→ Requirement
Reply with nothing but how many lines in the entries below include "target".

→ Pixel coordinate grounding data
*** Begin section ***
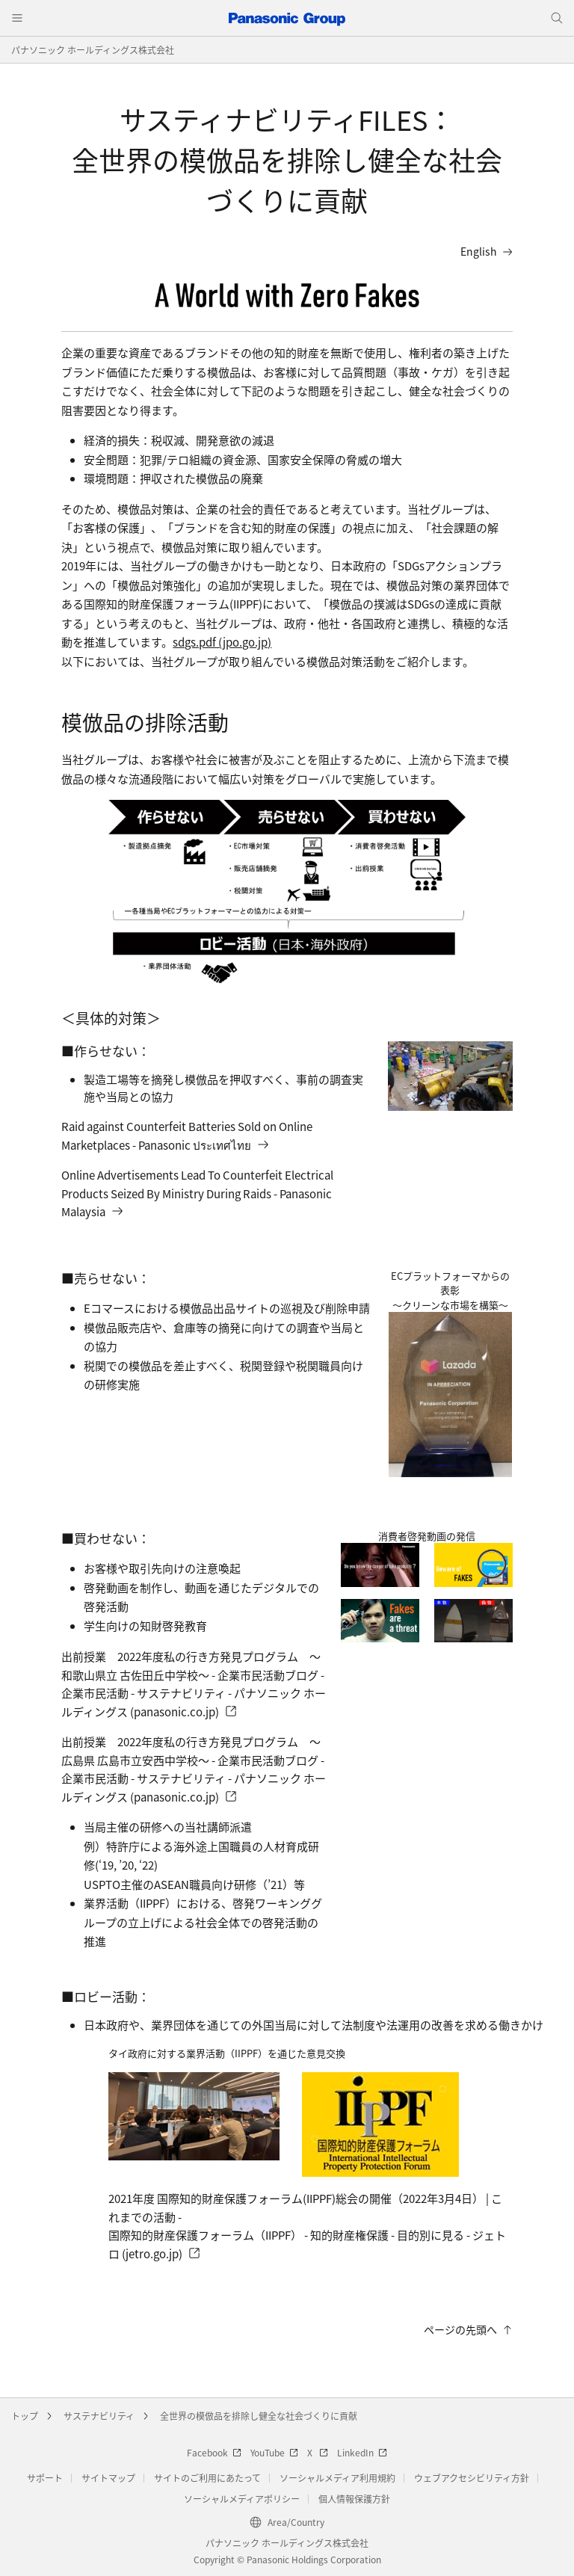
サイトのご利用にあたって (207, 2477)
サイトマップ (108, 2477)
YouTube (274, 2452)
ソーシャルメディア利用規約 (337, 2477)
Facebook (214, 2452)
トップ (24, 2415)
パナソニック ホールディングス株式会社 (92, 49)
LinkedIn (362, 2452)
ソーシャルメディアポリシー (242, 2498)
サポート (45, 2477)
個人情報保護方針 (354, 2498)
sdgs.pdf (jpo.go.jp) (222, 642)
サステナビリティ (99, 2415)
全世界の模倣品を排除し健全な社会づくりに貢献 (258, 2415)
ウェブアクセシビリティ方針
*** End section ***
*** Begin section ***
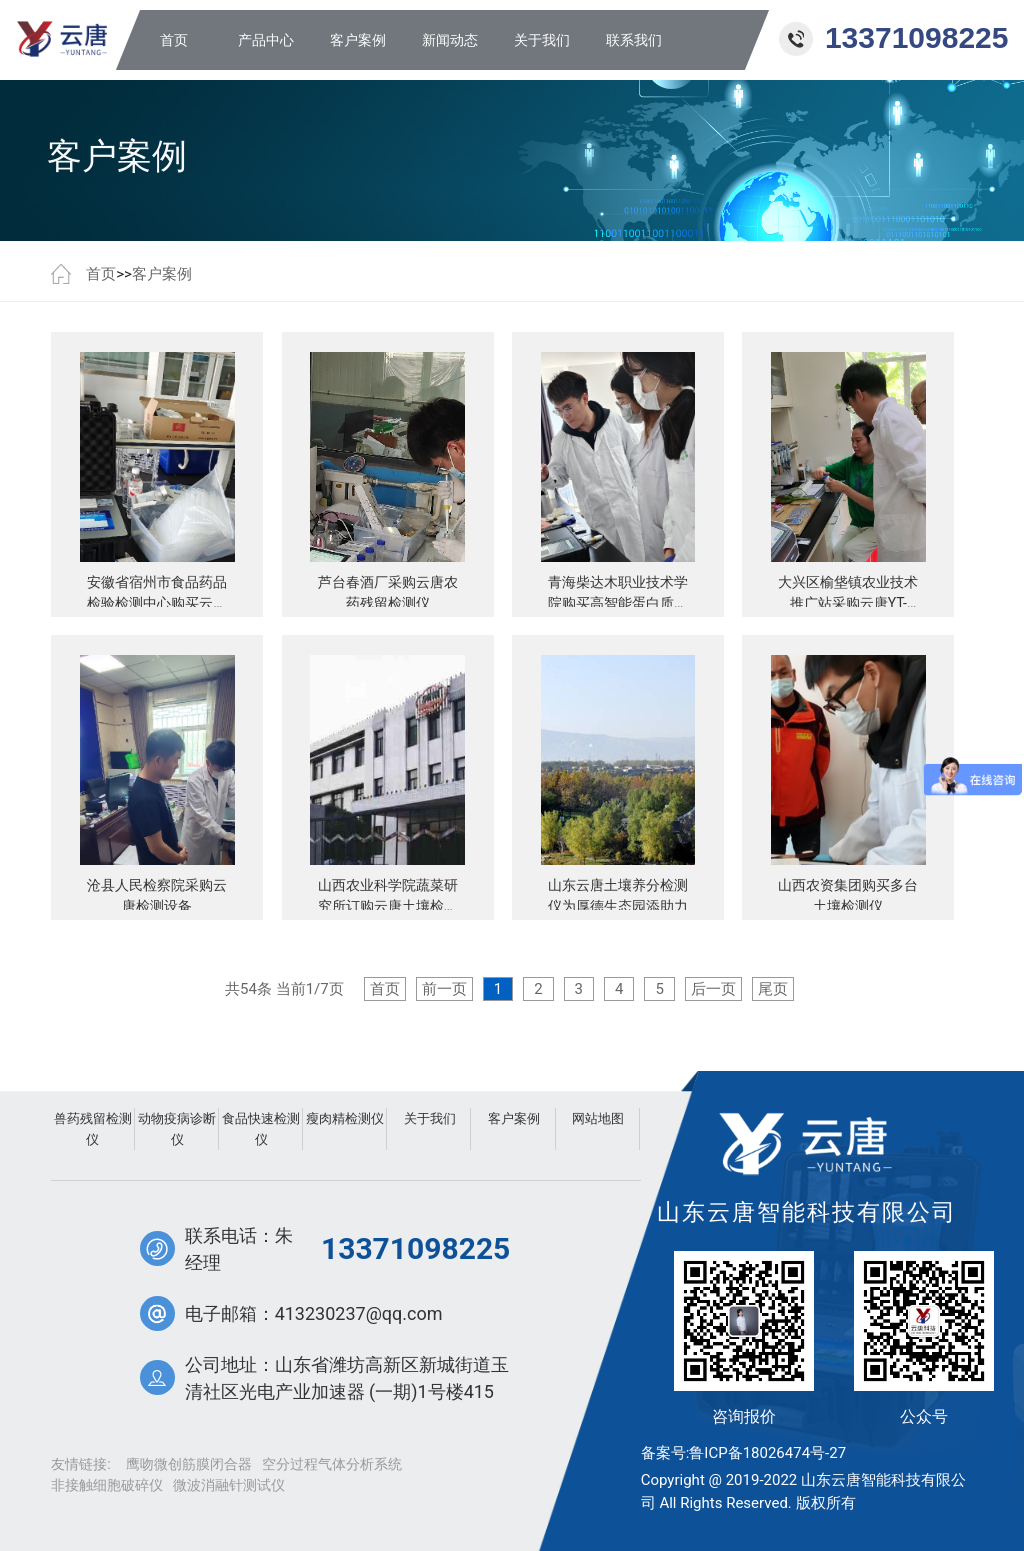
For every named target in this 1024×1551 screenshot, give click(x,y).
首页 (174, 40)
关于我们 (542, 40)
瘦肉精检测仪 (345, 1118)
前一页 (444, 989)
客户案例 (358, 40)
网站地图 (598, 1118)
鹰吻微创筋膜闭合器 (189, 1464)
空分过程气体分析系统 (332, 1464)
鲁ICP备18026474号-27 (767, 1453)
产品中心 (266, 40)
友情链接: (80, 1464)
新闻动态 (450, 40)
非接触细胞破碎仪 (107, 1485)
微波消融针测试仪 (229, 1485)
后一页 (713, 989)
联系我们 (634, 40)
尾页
*** End section ***
*** Begin section ***
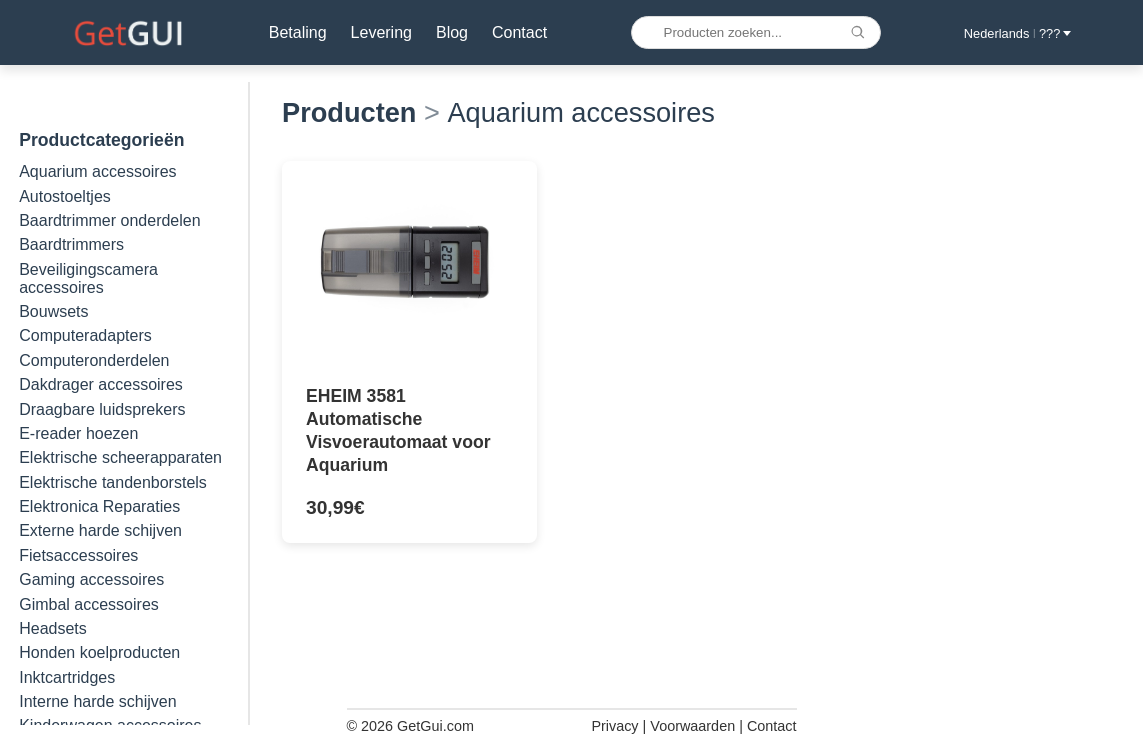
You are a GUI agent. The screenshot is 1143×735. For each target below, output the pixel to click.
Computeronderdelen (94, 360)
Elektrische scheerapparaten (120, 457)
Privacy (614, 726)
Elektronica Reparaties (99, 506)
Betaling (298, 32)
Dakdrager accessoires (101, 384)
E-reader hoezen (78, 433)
*** End section ***
→ Reply
2